As 2019 draws to a close, Financial Reporter is taking a look back at our biggest articles from 2019. Which stories were most important to you this year?

Related topics:  Finance News
Rozi Jones
27th December 2019
2019

10. Sainsbury's Bank exits mortgage market

In September, Sainsbury's Bank announced that it was no longer accepting new mortgage applications, following the closure of a number of lenders including Magellan, Tesco Bank and Secure Trust Bank.

9. Nationwide launches full later life mortgage range

Back in April, Nationwide became the first major high street lender to launch a package of mortgage products and advice for older borrowers. In August, Nationwide made its later life mortgage range available to the wider market. The range includes a retirement capital and interest product, a retirement interest-only product and a lifetime mortgage.

8. State pension age rumours spark concerns over pension freedoms

This summer, the Government was urged to confirm that pension freedoms will be available from age 55 even if the state pension age increases further. Aegon highlighted that the minimum age at which individuals can access their pension could be at risk of rising, linked to increases in state pension age.

7. Virgin Money launches 15-year fixed rate mortgage

Virgin Money was among a raft of lenders introducing long-term fixed rates this year, bringing fixed rates of longer than ten years to the UK mortgage market.

6. Regulated peer-to-peer firm enters administration

In October, FundingSecure was placed into administration following the introduction of new FCA rules to better protect investors using peer-to-peer platforms. The rules place a limit on investments in P2P agreements for retail customers new to the sector and were introduced after Lendy entered administration earlier in the year. At the time of its closure, Lendy had over £160m in outstanding loans with more than £90m in default.

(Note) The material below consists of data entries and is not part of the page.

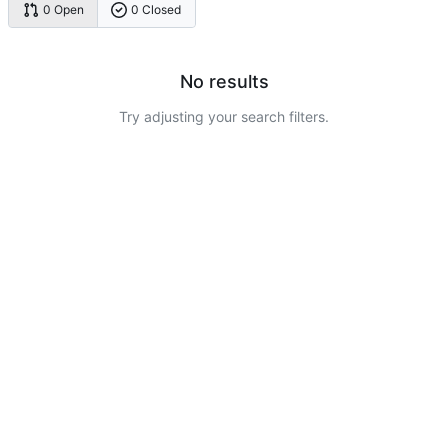
0 Open
0 Closed
No results
Try adjusting your search filters.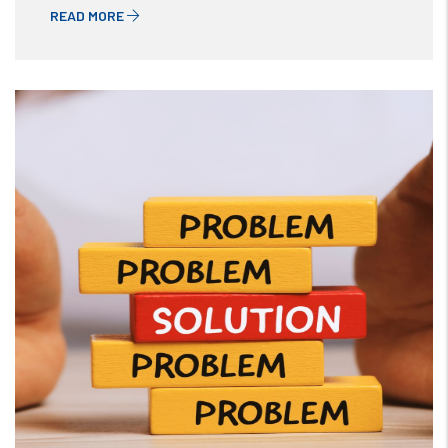
READ MORE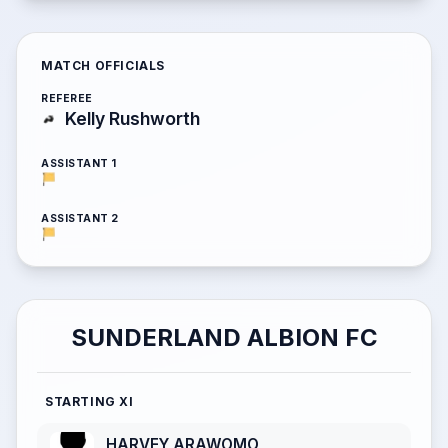
MATCH OFFICIALS
REFEREE
Kelly Rushworth
ASSISTANT 1
ASSISTANT 2
SUNDERLAND ALBION FC
STARTING XI
HARVEY ARAWOMO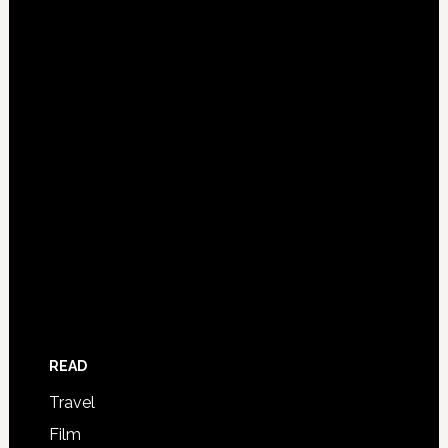
READ
Travel
Film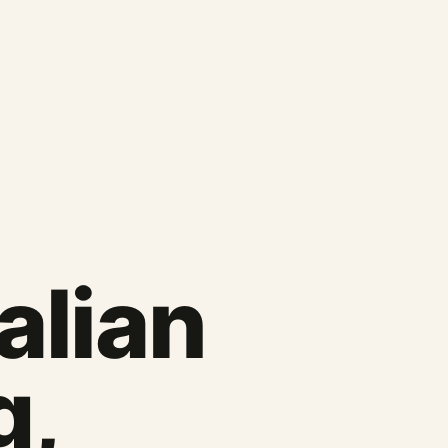
talian
g,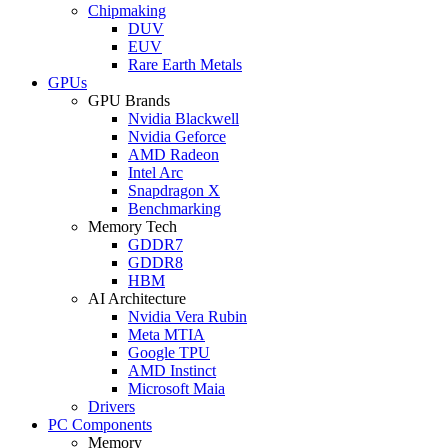
Chipmaking
DUV
EUV
Rare Earth Metals
GPUs
GPU Brands
Nvidia Blackwell
Nvidia Geforce
AMD Radeon
Intel Arc
Snapdragon X
Benchmarking
Memory Tech
GDDR7
GDDR8
HBM
AI Architecture
Nvidia Vera Rubin
Meta MTIA
Google TPU
AMD Instinct
Microsoft Maia
Drivers
PC Components
Memory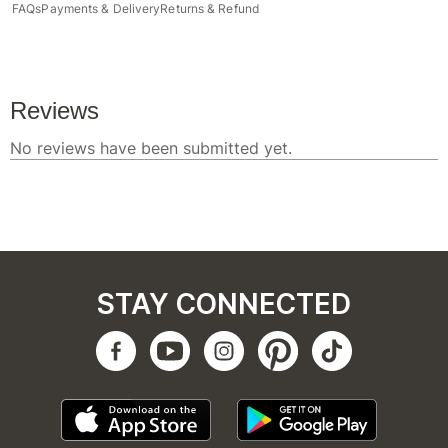
FAQs
Payments & Delivery
Returns & Refund
STAY CONNECTED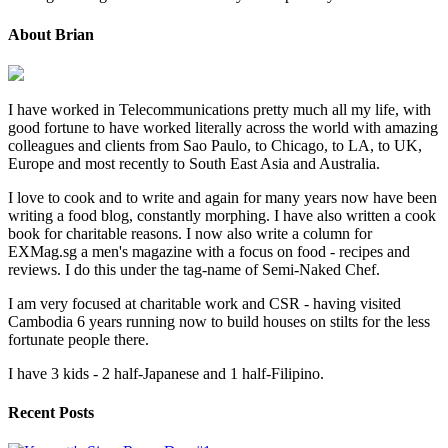
About Brian
I have worked in Telecommunications pretty much all my life, with
good fortune to have worked literally across the world with amazing
colleagues and clients from Sao Paulo, to Chicago, to LA, to UK,
Europe and most recently to South East Asia and Australia.
I love to cook and to write and again for many years now have been
writing a food blog, constantly morphing. I have also written a cook
book for charitable reasons. I now also write a column for
EXMag.sg a men's magazine with a focus on food - recipes and
reviews. I do this under the tag-name of Semi-Naked Chef.
I am very focused at charitable work and CSR - having visited
Cambodia 6 years running now to build houses on stilts for the less
fortunate people there.
I have 3 kids - 2 half-Japanese and 1 half-Filipino.
Recent Posts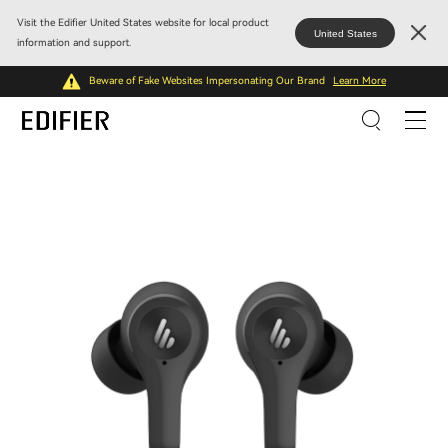
Visit the Edifier United States website for local product
United States
information and support.
Beware of Fake Websites Impersonating Our Brand
Learn More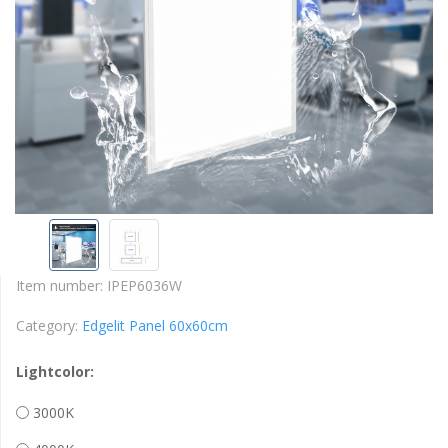
Item number:
IPEP6036W
Category:
Edgelit Panel 60x60cm
Lightcolor:
3000K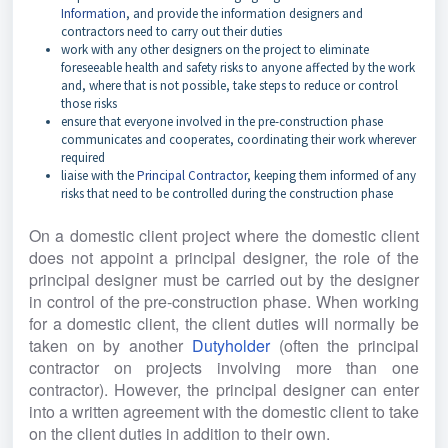
Information
, and provide the information designers and
contractors need to carry out their duties
work with any other designers on the project to eliminate
foreseeable health and safety risks to anyone affected by the work
and, where that is not possible, take steps to reduce or control
those risks
ensure that everyone involved in the pre-construction phase
communicates and cooperates, coordinating their work wherever
required
liaise with the
Principal Contractor
, keeping them informed of any
risks that need to be controlled during the construction phase
On a domestic client project where the domestic client 
does not appoint a principal designer, the role of the 
principal designer must be carried out by the designer 
in control of the pre-construction phase. When working 
for a domestic client, the client duties will normally be 
taken on by another
Dutyholder 
(often the principal 
contractor on projects involving more than one 
contractor). However, the principal designer can enter 
into a written agreement with the domestic client to take 
on the client duties in addition to their own.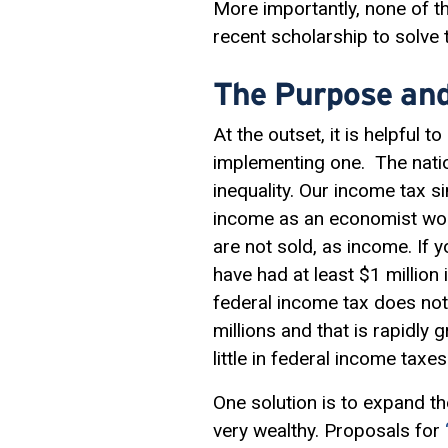
More importantly, none of t
recent scholarship to solve
The Purpose and
At the outset, it is helpful
implementing one. The nation
inequality. Our income tax s
income as an economist woul
are not sold, as income. If 
have had at least $1 million
federal income tax does not
millions and that is rapidly 
little in federal income taxes
One solution is to expand th
very wealthy. Proposals for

5. Halifax launches 0.98% mortgage rate

Along with 15-year fixed rates, 2019 saw the reintroduction of sub-1% mortgage rates to the market. Halifax's two-year tracker mortgage at 0.98% was the first sub-1% product launched in over a year.

4. Government launches shared ownership right to buy scheme

In October, the government announced plans for a new national model for shared ownership which will allow people to get on the housing ladder with deposits as low as £2,000. Under the plans, tenants in new housing association properties will be given an automatic right to buy a share of their home from as little as 10%, with the ability to increase that share over time up to full ownership.

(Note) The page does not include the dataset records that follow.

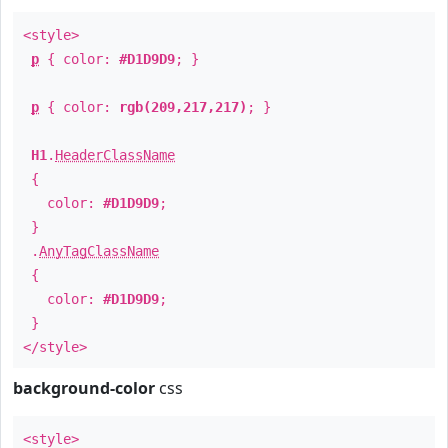
<style>
p
{ color:
#D1D9D9
; }
p
{ color:
rgb(209,217,217)
; }
H1
.
HeaderClassName
{
color:
#D1D9D9
;
}
.
AnyTagClassName
{
color:
#D1D9D9
;
}
</style>
background-color
css
<style>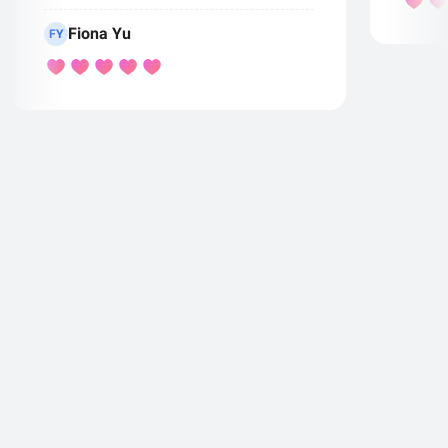
Fiona Yu
FY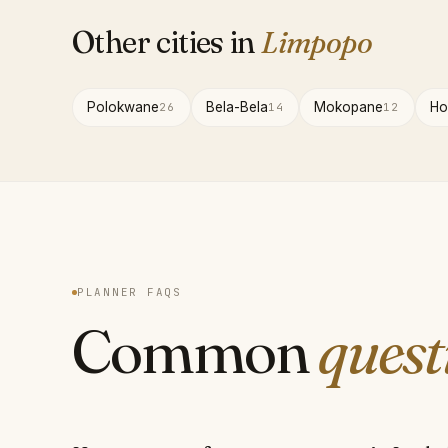
Other cities in
Limpopo
Polokwane
Bela-Bela
Mokopane
Ho
26
14
12
PLANNER FAQS
Common
quest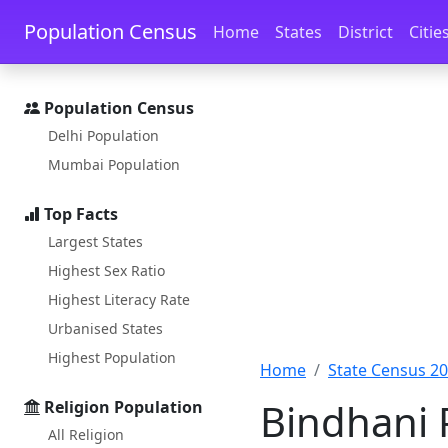
Skip to main content
Skip to docs navigation
Population Census
Home
States
District
Citie
Population Census
Delhi Population
Mumbai Population
Top Facts
Largest States
Highest Sex Ratio
Highest Literacy Rate
Urbanised States
Highest Population
Home
State Census 2
Bindhani 
Religion Population
All Religion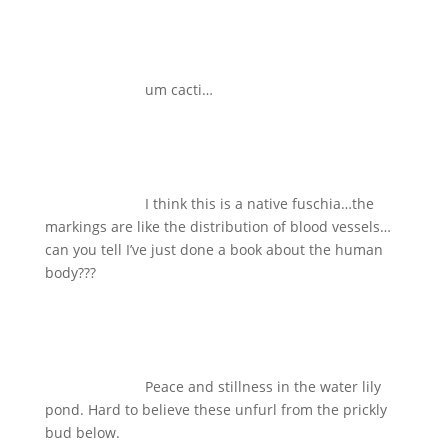
um cacti…
I think this is a native fuschia…the
markings are like the distribution of blood vessels…
can you tell I’ve just done a book about the human
body???
Peace and stillness in the water lily
pond. Hard to believe these unfurl from the prickly
bud below.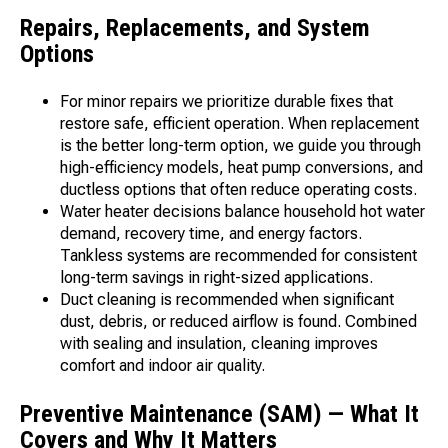
Repairs, Replacements, and System
Options
For minor repairs we prioritize durable fixes that
restore safe, efficient operation. When replacement
is the better long-term option, we guide you through
high-efficiency models, heat pump conversions, and
ductless options that often reduce operating costs.
Water heater decisions balance household hot water
demand, recovery time, and energy factors.
Tankless systems are recommended for consistent
long-term savings in right-sized applications.
Duct cleaning is recommended when significant
dust, debris, or reduced airflow is found. Combined
with sealing and insulation, cleaning improves
comfort and indoor air quality.
Preventive Maintenance (SAM) — What It
Covers and Why It Matters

3. 'Unlawful' pension schemes to cost government £4bn a year

In July, the Supreme Court ruled that changes made to firefighters’ pensions in 2015 were discriminatory. The Court ruled that the changes, which meant workers 10 years from retirement were protected from reforms which saw younger workers moved to less generous pensions, "gave rise to unlawful age discrimination". Under the 2015 changes, workers 10 years from retirement were protected from reforms which saw younger workers moved to less generous pensions.

The government will now have to remedy the policy across other public sector schemes including the NHS, civil service, local government, teachers, police, armed forces and judiciary.

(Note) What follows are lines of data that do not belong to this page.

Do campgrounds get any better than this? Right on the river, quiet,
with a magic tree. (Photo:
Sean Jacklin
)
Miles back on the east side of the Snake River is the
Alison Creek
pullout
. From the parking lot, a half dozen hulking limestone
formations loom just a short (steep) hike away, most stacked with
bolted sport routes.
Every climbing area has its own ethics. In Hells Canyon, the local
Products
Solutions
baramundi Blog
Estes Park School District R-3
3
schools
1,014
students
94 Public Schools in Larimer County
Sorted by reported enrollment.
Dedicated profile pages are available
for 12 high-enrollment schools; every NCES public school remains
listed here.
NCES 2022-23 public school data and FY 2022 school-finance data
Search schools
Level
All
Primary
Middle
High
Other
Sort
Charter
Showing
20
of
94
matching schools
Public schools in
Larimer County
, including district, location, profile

2. 40% of homeowners breaking '28% rule' on mortgage repayments

Research published in October found that 40% of the UK’s homeowners are spending more than a third of their salaries on mortgage repayments. This goes against recommendations centring around the 28% rule, which states that you should not dedicate more than this amount of your gross monthly income on your rent or mortgage.

1. Retirees set for 4% State Pension rise in 2020

The most read story of 2019 was the news that state pensioners will see an inflation busting 4% increase in their state pension from next April thanks to the triple lock. This means the full new State Pension will see an increase from £168.60p/w to £175.35p/w and the full old basic State Pension will see a rise from £129.20p/w to £134.35p/w.

The triple lock was announced back in 2010 as a way of making sure pensioners didn’t lag behind the working age population in terms of their State Pension purchasing power. It was first used to increase State Pensions in April 2011 and since then, state pensioners have done well from the triple lock with overall increases outstripping both price inflation and earnings growth.